Atelier

Elle est retrouvée.
Quoi ? - L'Éternité.
C'est la mer allée
Avec le soleil.

En guise d'introduction ce séminaire, nous aimerions repartir de ces quatre vers fort connus de Rimbaud où il est manifestement question du temps et peut-être d'une tentative d'échapper au temps : Il s'agit du quatrain qui ouvre et qui clôt un poème intitulé l'Eternité que l'on trouve d'abord dans le recueil intitulé vers nouveaux avec la date Mai 1872, ce poème est ensuite repris sous une forme différente dans Une Saison en Enfer, dans la section II de Délires (section II qui s'intitule alchimie du verbe Sur ce texte (qui appellerait évidemment qu'on lui consacre toute une séance de ce séminaire), nous avons eu Henri Garic et moi une rapide discussion qui me semble faire écho aux questions et aux intuitions qui nous ont amené à proposer ce séminaire

L'analyse que je proposais de ces quatre vers était la suivante :
Rimbaud ici propose une image du temps qui présente deux caractéristiques :
1. Elle convoque à travers l'idée d'éternité, une idée du temps qui se comprend en première analyse comme une négation du temps linéaire, fugitif et destructeur.
2. Cette négation du temps linéaire entraîne la mise en œuvre d'une image « c'est la mer allée avec le soleil » qui a pour caractéristique de ne pas convoquer des notions ou des images liées au temps : pour définir l'éternité, le temps n'est plus une catégorie pertinente, il faut mieux convoquer les éléments d'un paysage et les associer en une image fixe.
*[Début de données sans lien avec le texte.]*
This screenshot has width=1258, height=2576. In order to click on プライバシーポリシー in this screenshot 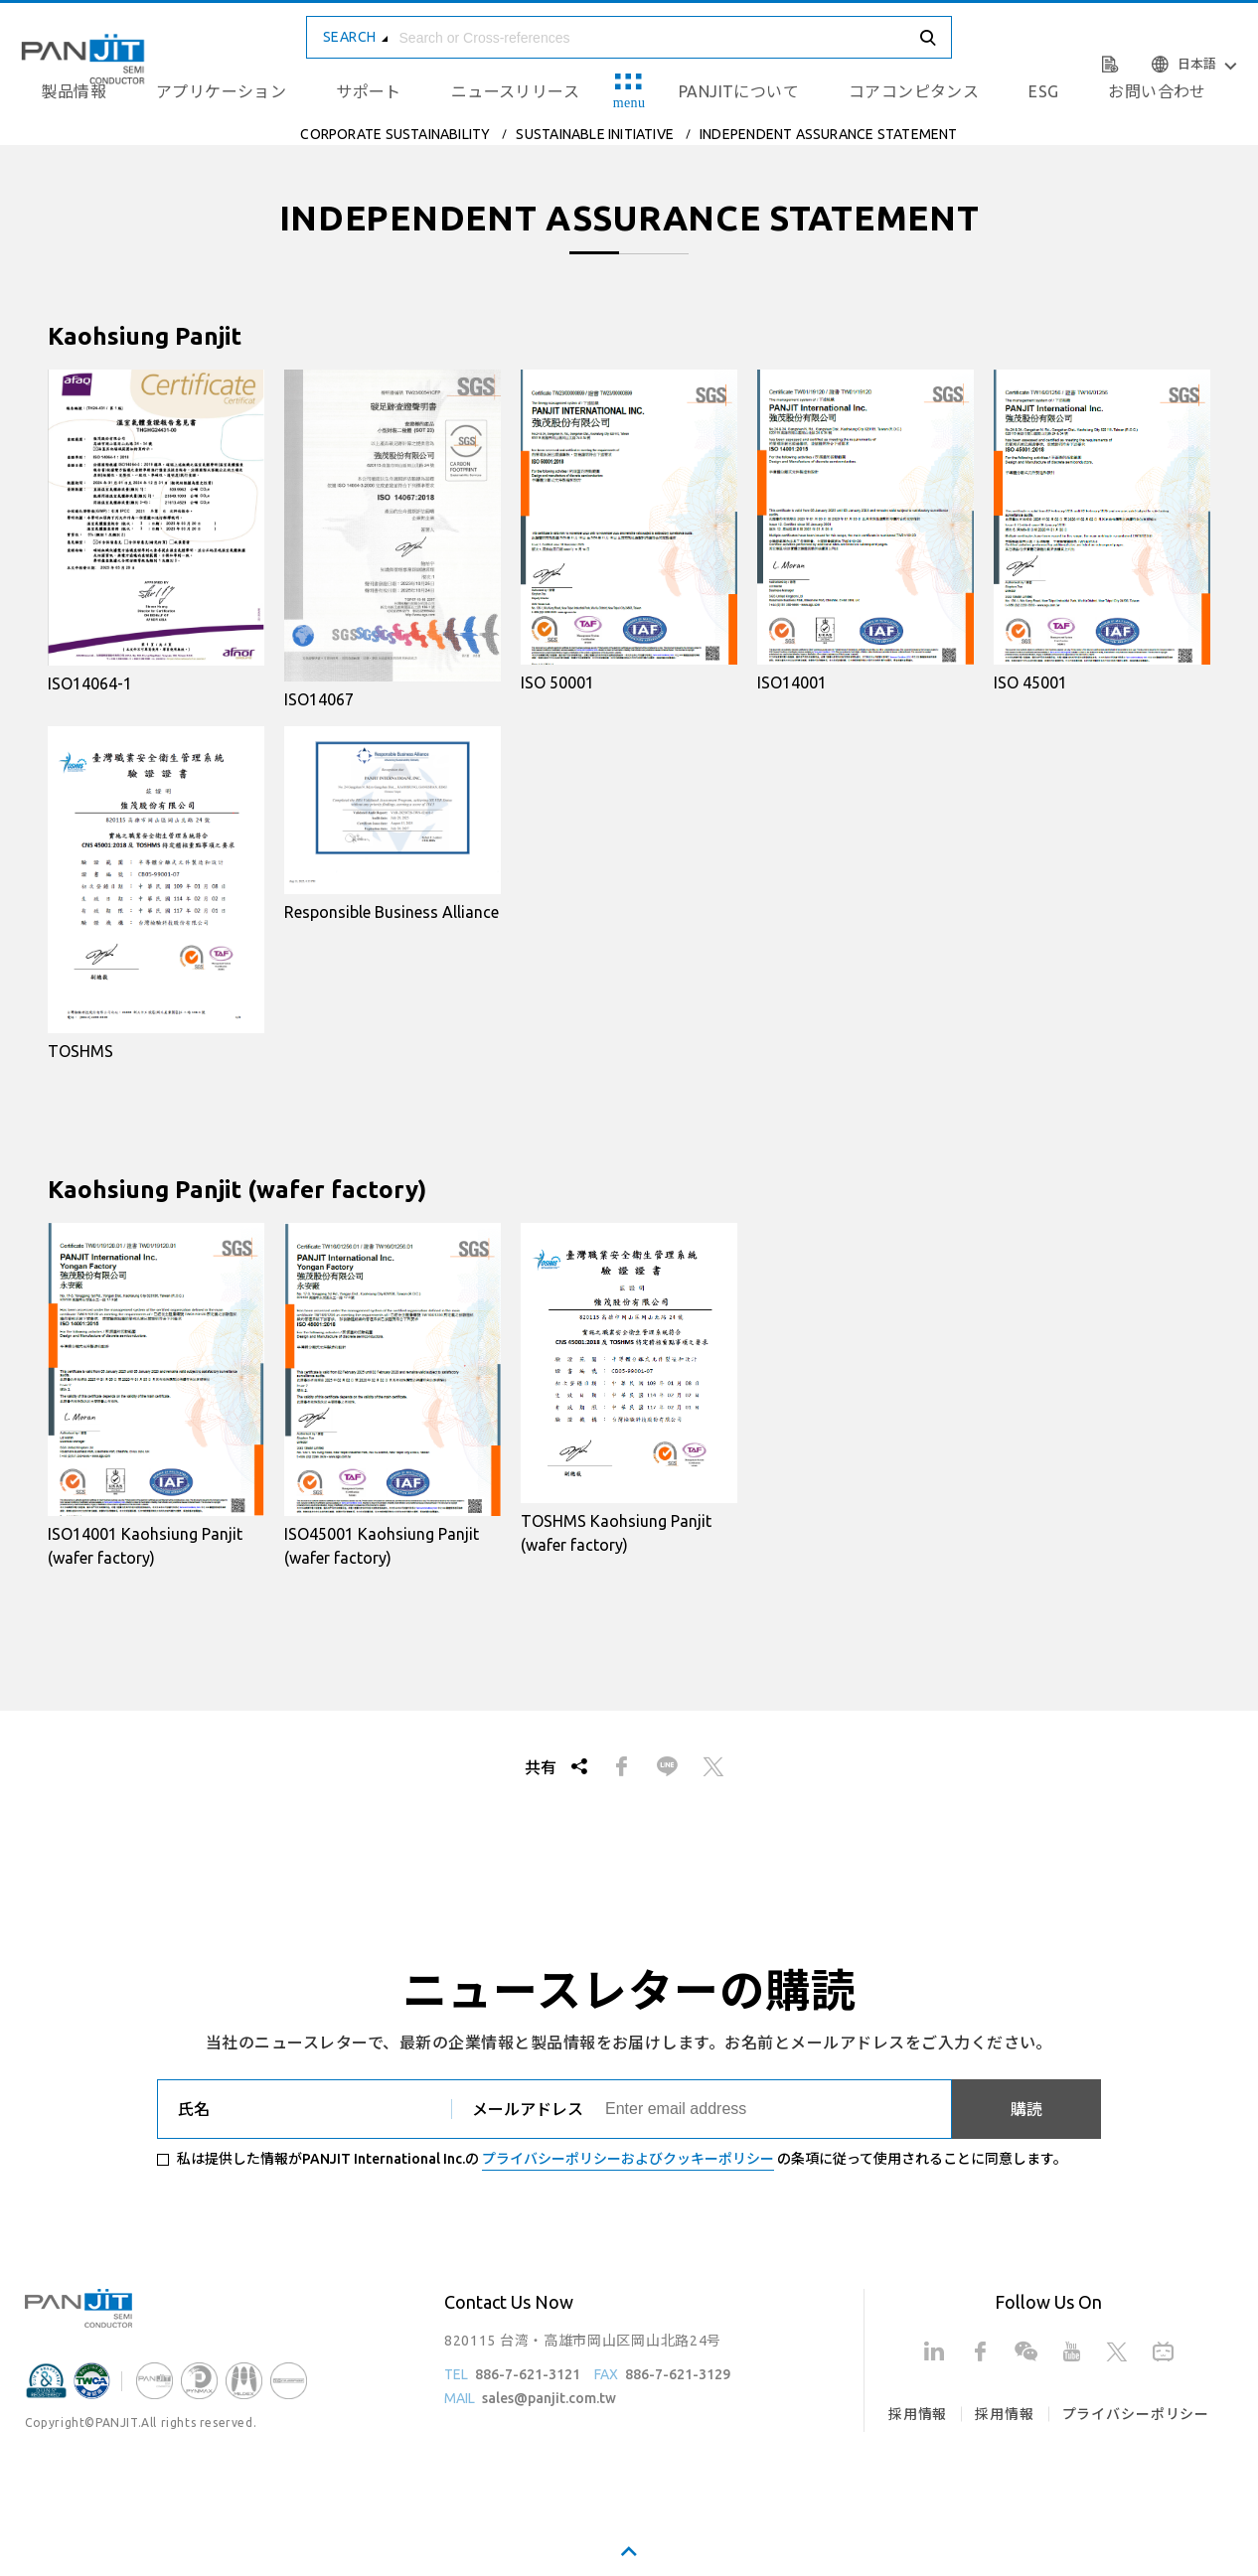 , I will do `click(1135, 2414)`.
L'éternité n'est plus un autre temps, un non temps, mais plus radicalement autre chose que le temps : la mer et le soleil.

Or à cette lecture, Henri Garric a opposé avec raison que ce que je décrivais comme une sortie du temps supposait encore le temps
1. Une succession temporelle d'abord du passé au présent, un processus car l'éternité est retrouvée et avait donc été perdu ; un mouvement ensuite qui ne peut que s'inscrire dans le temps : ce n'est pas « la mer avec le soleil », c'est la mer allée avec le soleil. 2. Ensuite, dire l'éternité ce n'est pas nier le temps c'est le redéfinir sous une autre détermination, c'est substituer à l'idée de temps fugitif, la permanence qui dans ce poème semble être associée à une permanence de l'instant. Mais il s'agit encore de temps.
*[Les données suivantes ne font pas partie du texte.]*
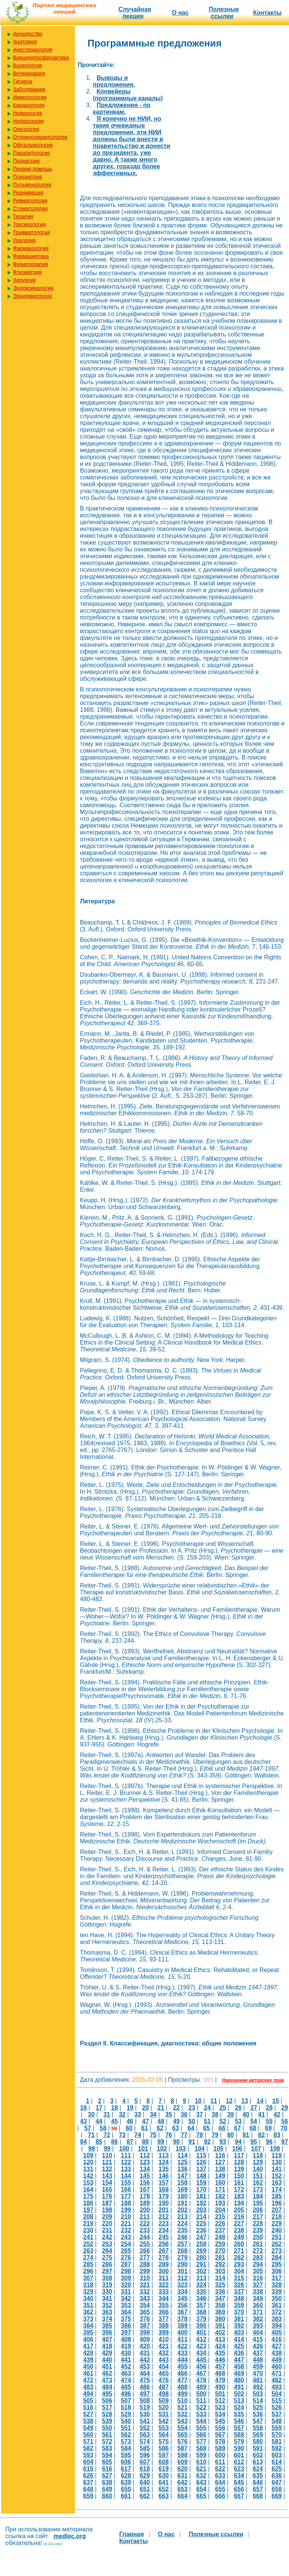 The image size is (289, 2576). I want to click on 91, so click(192, 2142).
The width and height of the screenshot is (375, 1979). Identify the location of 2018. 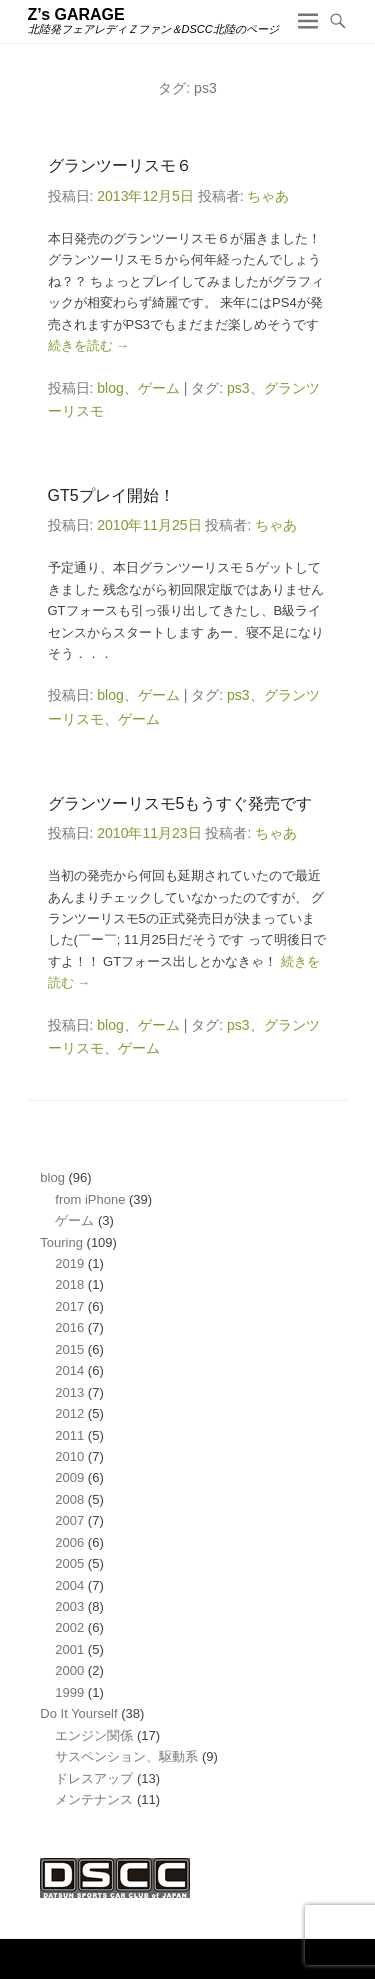 (69, 1284).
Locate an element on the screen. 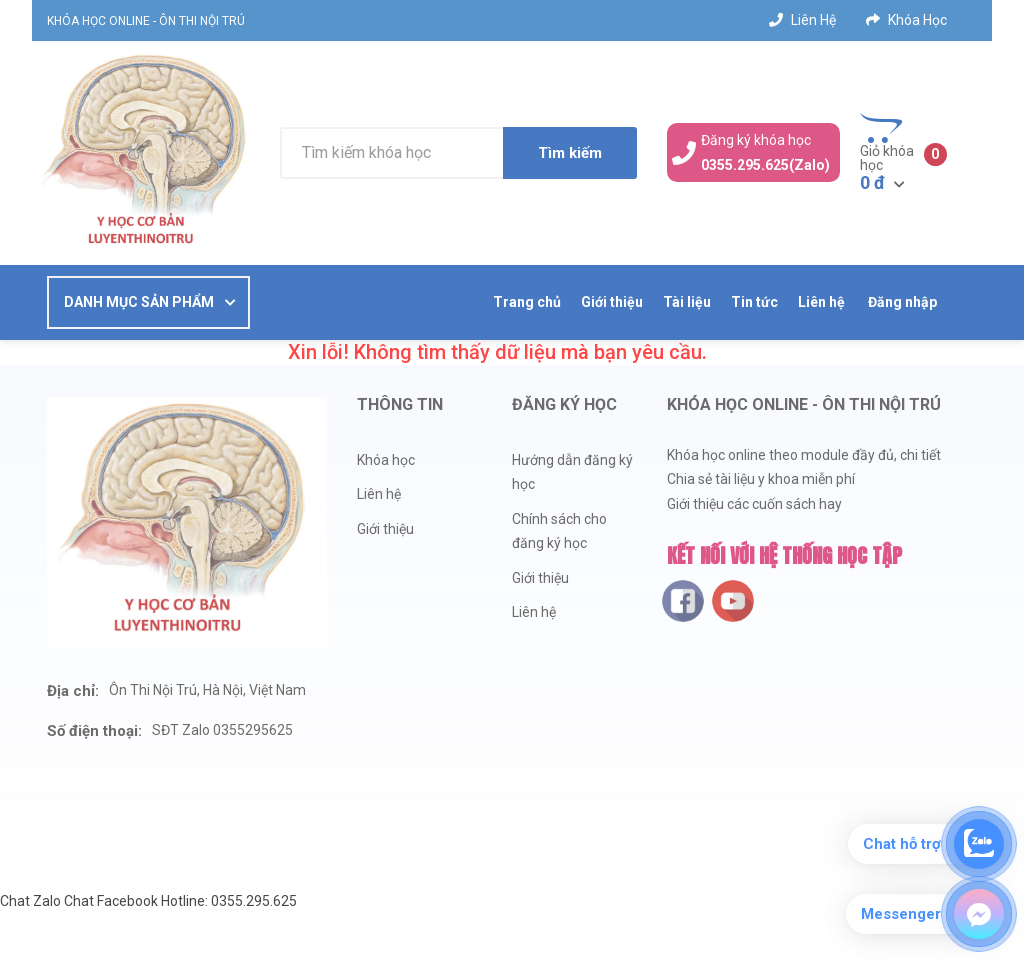 The height and width of the screenshot is (963, 1024). Hotline: 0355.295.625 is located at coordinates (229, 901).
Si cette discussion me semble emblématique du travail que nous entreprenons ici, c'est pour trois raisons

1. Emblématique d'abord d'une ambition plus ou moins démesurée, voire d'un « délire » pour reprendre les termes de Rimbaud :
Car entre l'intuition fulgurante d'une abolition littéraire du temps, intuition dont témoigne Rimbaud et dont tout un chacun peut faire l'expérience et la maîtrise du corpus non seulement littéraire mais aussi philosophique que suppose la compréhension de cette intuition, il y a un abîme. Nous n'avons pas la prétention d'avoir comblé cet abîme qui mène de l'intuition à la conceptualisation Nous n'inaugurons pas ce séminaire comme l'exposé de résultats mais comme la tentative d'élaborer progressivement une intuition quitte d'ailleurs à en constater l'impertinence Ce que nous inaugurons donc ici c'est un programme de recherche et de lectures qui prendra évidemment du temps et notre position est tout sauf une position d'autorité. Peut-être serait-elle plus proche à vrai dire de celle de Rimbaud écrivant l'Eternité s'il faut en croire le commentaire qu'il fait à ce poème dans Une Saison en enfer : « de joie, je prenais une expression bouffonne et égarée au possible ».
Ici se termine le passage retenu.